(WHAT THIS TASK INVOLVES): Send back the line that contains "Forgot password?" and all lines following it through the end of the data below, exactly, omitting pictures.

(DATASET RECORDS):
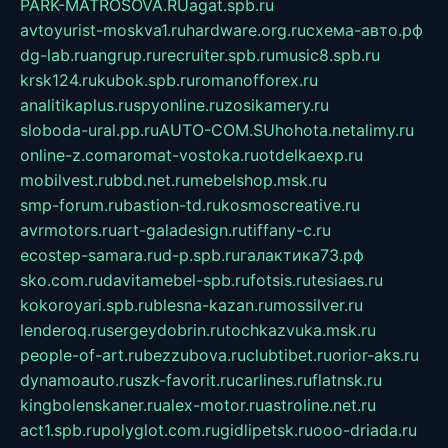
PARK-MATROSOVA.RU
agat.spb.ru
avtoyurist-moskva1.ru
hardware.org.ru
схема-авто.рф
dg-lab.ru
angrup.ru
recruiter.spb.ru
music8.spb.ru
krsk124.ru
kubok.spb.ru
romanofforex.ru
analitikaplus.ru
spyonline.ru
zosikamery.ru
sloboda-ural.pp.ru
AUTO-COM.SU
hohota.net
alimy.ru
online-z.com
aromat-vostoka.ru
otdelkaexp.ru
mobilvest.ru
bbd.net.ru
mebelshop.msk.ru
smp-forum.ru
bastion-td.ru
kosmoscreative.ru
avrmotors.ru
art-galadesign.ru
tiffany-c.ru
ecostep-samara.ru
d-p.spb.ru
галактика73.рф
sko.com.ru
davitamebel-spb.ru
fotsis.ru
tesiaes.ru
kokoroyari.spb.ru
blesna-kazan.ru
mossilver.ru
lenderoq.ru
sergeydobrin.ru
tochkazvuka.msk.ru
people-of-art.ru
bezzubova.ru
clubtibet.ru
orior-aks.ru
dynamoauto.ru
szk-favorit.ru
carlines.ru
flatnsk.ru
kingbolenskaner.ru
alex-motor.ru
astroline.net.ru
act1.spb.ru
polyglot.com.ru
gidlipetsk.ru
ooo-driada.ru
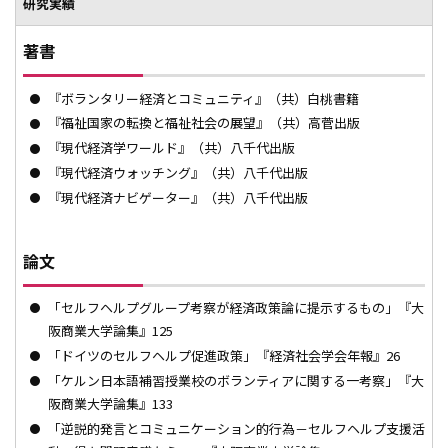
研究実績
著書
『ボランタリー経済とコミュニティ』（共）白桃書籍
『福祉国家の転換と福祉社会の展望』（共）高菅出版
『現代経済学ワールド』（共）八千代出版
『現代経済ウォッチング』（共）八千代出版
『現代経済ナビゲーター』（共）八千代出版
論文
「セルフヘルプグループ考察が経済政策論に提示するもの」『大
阪商業大学論集』125
「ドイツのセルフヘルプ促進政策」『経済社会学会年報』26
「ケルン日本語補習授業校のボランティアに関する一考察」『大
阪商業大学論集』133
「逆説的発言とコミュニケーション的行為－セルフヘルプ支援活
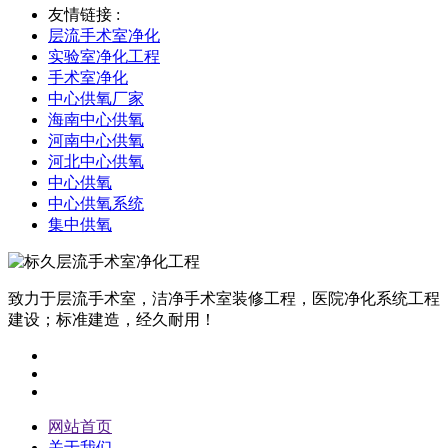
友情链接 :
层流手术室净化
实验室净化工程
手术室净化
中心供氧厂家
海南中心供氧
河南中心供氧
河北中心供氧
中心供氧
中心供氧系统
集中供氧
致力于层流手术室，洁净手术室装修工程，医院净化系统工程
建设；标准建造，经久耐用！
网站首页
关于我们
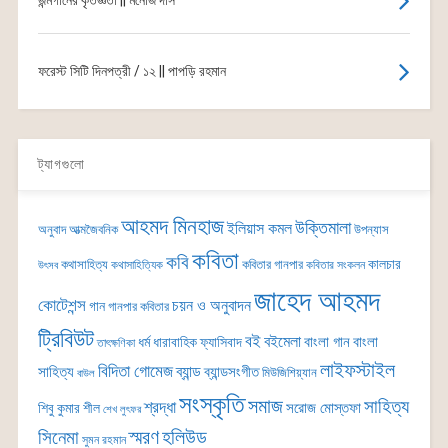
ফরেস্ট সিটি দিনপত্রী / ১২ || পাপড়ি রহমান
ট্যাগগুলো
আহমদ মিনহাজ
উক্তিমালা
ইলিয়াস কমল
অনুবাদ
আত্মজৈবনিক
উপন্যাস
কবিতা
কবি
কালচার
কথাসাহিত্য
কবিতার গানপার
কথাসাহিত্যিক
কবিতার সংকলন
উৎসব
জাহেদ আহমদ
কোটেশন্স
চয়ন ও অনুবাদন
গান
গানপার কবিতার
ট্রিবিউট
বই
বইমেলা
বাংলা গান
বাংলা
ধর্ম
ধারাবাহিক
ফ্যাসিবাদ
তাৎক্ষণিকা
লাইফস্টাইল
বিদিতা গোমেজ
ব্যান্ড
সাহিত্য
ব্যান্ডসংগীত
মিউজিশিয়্যান
বাউল
সংস্কৃতি
সমাজ
সাহিত্য
শ্রদ্ধা
সরোজ মোস্তফা
শিবু কুমার শীল
শেখ লুৎফর
সিনেমা
স্মরণ
হলিউড
সুমন রহমান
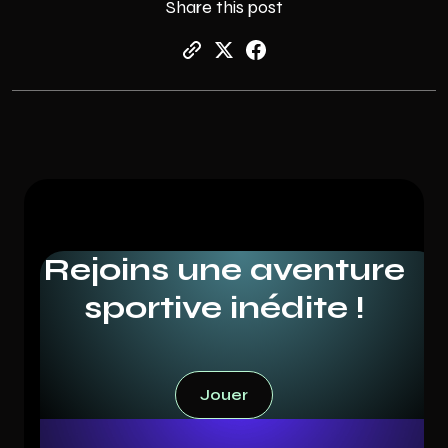
Share this post
Rejoins une aventure
sportive inédite !
Jouer
Jouer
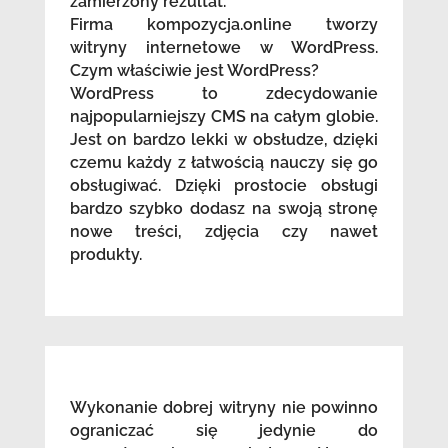
zamierzony rezultat.
Firma kompozycja.online tworzy
witryny internetowe w WordPress.
Czym właściwie jest WordPress?
WordPress to zdecydowanie
najpopularniejszy CMS na całym globie.
Jest on bardzo lekki w obsłudze, dzięki
czemu każdy z łatwością nauczy się go
obsługiwać. Dzięki prostocie obsługi
bardzo szybko dodasz na swoją stronę
nowe treści, zdjęcia czy nawet
produkty.
Wykonanie dobrej witryny nie powinno
ograniczać się jedynie do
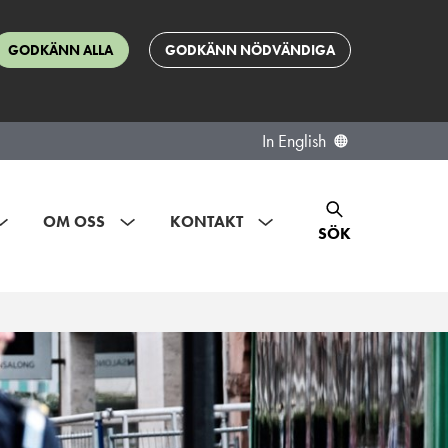
GODKÄNN ALLA
GODKÄNN NÖDVÄNDIGA
In English
OM OSS
KONTAKT
SÖK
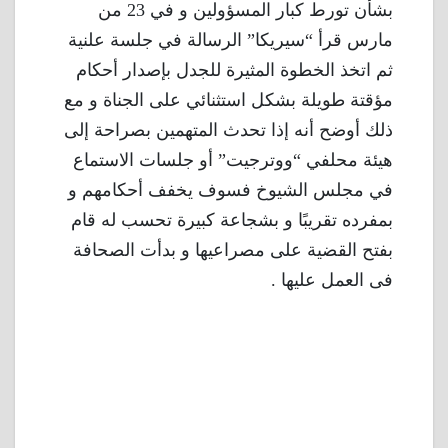
بشأن تورط كبار المسؤولين و في 23 من
مارس قرأ “سيريكا” الرسالة في جلسة علنية
ثم اتخذ الخطوة المثيرة للجدل بإصدار أحكام
مؤقتة طويلة بشكل استثنائي على الجناة و مع
ذلك أوضح أنه إذا تحدث المتهمين بصراحة إلى
هيئة محلفي “ووترجيت” أو جلسات الاستماع
في مجلس الشيوخ فسوف يخفف أحكامهم و
بمفرده تقريبًا و بشجاعة كبيرة تحسب له قام
بفتح القضية على مصراعيها و بدأت الصحافة
فى العمل عليها .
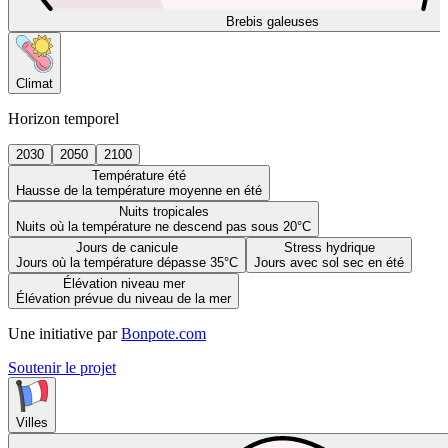
Brebis galeuses
Climat
Horizon temporel
2030
2050
2100
Température été
Hausse de la température moyenne en été
Nuits tropicales
Nuits où la température ne descend pas sous 20°C
Jours de canicule
Stress hydrique
Jours où la température dépasse 35°C
Jours avec sol sec en été
Élévation niveau mer
Élévation prévue du niveau de la mer
Une initiative par
Bonpote.com
Soutenir le projet
Villes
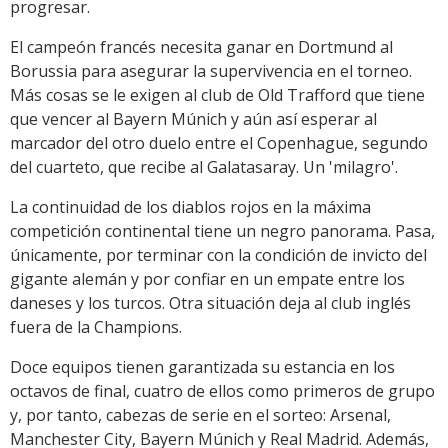
progresar.
El campeón francés necesita ganar en Dortmund al
Borussia para asegurar la supervivencia en el torneo.
Más cosas se le exigen al club de Old Trafford que tiene
que vencer al Bayern Múnich y aún así esperar al
marcador del otro duelo entre el Copenhague, segundo
del cuarteto, que recibe al Galatasaray. Un 'milagro'.
La continuidad de los diablos rojos en la máxima
competición continental tiene un negro panorama. Pasa,
únicamente, por terminar con la condición de invicto del
gigante alemán y por confiar en un empate entre los
daneses y los turcos. Otra situación deja al club inglés
fuera de la Champions.
Doce equipos tienen garantizada su estancia en los
octavos de final, cuatro de ellos como primeros de grupo
y, por tanto, cabezas de serie en el sorteo: Arsenal,
Manchester City, Bayern Múnich y Real Madrid. Además,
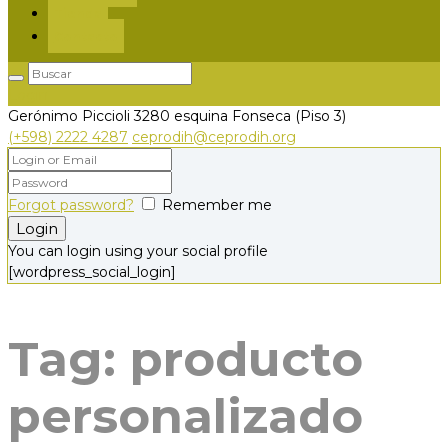
Tienda
Contacto
Login
Gerónimo Piccioli 3280
esquina Fonseca (Piso 3)
(+598) 2222 4287
ceprodih@ceprodih.org
Forgot password?
Remember me
You can login using your social profile
[wordpress_social_login]
Tag: producto
personalizado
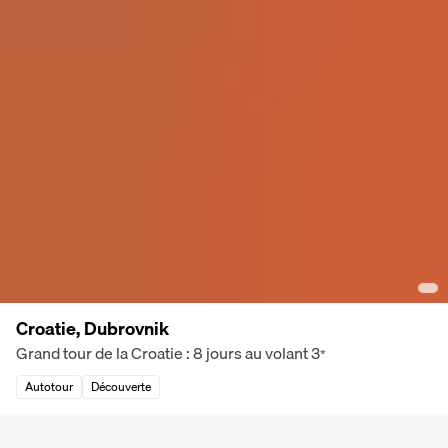
Croatie, Dubrovnik
Grand tour de la Croatie : 8 jours au volant
3
*
Autotour
Découverte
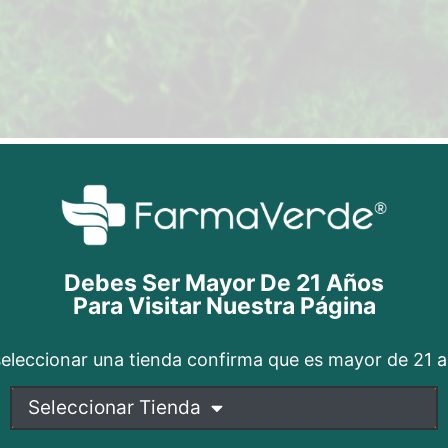
Debes Ser Mayor De 21 Años
Para Visitar Nuestra Página
seleccionar una tienda confirma que es mayor de 21 
Seleccionar Tienda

(WRITTEN SOLUTION):
Forgot password?
Remember me
You can login using your social profile
[wordpress_social_login]
Tag: producto
personalizado
Croatie, Dubrovnik
Grand tour de la Croatie : 8 jours au volant
3
*
Autotour
Découverte
Debes Ser Mayor De 21 Años
Para Visitar Nuestra Página
seleccionar una tienda confirma que es mayor de 21 
Seleccionar Tienda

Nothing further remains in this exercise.